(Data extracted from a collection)
—————
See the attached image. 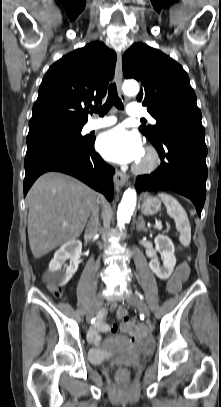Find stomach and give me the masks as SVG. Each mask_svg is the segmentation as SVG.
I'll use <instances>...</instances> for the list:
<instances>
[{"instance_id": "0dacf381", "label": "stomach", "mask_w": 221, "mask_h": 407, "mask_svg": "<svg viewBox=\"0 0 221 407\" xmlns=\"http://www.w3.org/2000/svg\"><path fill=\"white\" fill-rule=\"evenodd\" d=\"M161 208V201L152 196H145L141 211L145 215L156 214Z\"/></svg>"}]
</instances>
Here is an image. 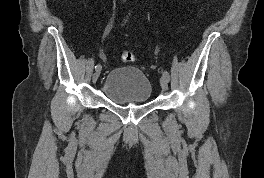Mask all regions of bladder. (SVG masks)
—————
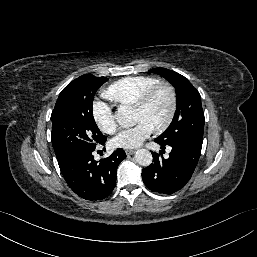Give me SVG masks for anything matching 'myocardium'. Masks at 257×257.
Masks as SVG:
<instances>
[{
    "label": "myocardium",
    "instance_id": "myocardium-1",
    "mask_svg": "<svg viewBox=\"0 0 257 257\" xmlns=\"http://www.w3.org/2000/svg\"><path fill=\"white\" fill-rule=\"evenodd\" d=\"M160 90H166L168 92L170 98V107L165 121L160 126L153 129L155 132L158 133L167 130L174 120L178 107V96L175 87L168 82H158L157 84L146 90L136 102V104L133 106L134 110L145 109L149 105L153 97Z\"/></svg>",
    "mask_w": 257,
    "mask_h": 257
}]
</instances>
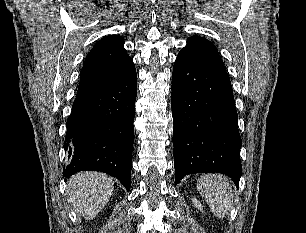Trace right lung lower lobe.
—————
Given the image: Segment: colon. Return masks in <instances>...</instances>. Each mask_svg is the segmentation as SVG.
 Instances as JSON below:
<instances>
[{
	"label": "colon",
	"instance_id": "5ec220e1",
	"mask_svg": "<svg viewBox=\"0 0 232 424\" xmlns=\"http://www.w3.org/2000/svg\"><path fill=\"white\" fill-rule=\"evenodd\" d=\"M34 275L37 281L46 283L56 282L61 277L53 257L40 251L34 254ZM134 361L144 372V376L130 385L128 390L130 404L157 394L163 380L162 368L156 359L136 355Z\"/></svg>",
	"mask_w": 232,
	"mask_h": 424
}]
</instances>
—————
### [Directions]
When you reach the line with "Give me SVG" in the records above, begin repeating the lines exactly, and stop after the line with "Trace right lung lower lobe.". Skip all pictures.

### [Your response]
Give me SVG masks for anything matching 'myocardium'. Masks at 257×257.
Masks as SVG:
<instances>
[{
    "label": "myocardium",
    "instance_id": "myocardium-1",
    "mask_svg": "<svg viewBox=\"0 0 257 257\" xmlns=\"http://www.w3.org/2000/svg\"><path fill=\"white\" fill-rule=\"evenodd\" d=\"M160 90H166L168 92L170 98V107L165 121L160 126L153 129L155 132L158 133L167 130L174 120L178 107V96L175 87L168 82H158L157 84L146 90L136 102V104L133 106L134 110L145 109L149 105L153 97Z\"/></svg>",
    "mask_w": 257,
    "mask_h": 257
}]
</instances>
Trace right lung lower lobe.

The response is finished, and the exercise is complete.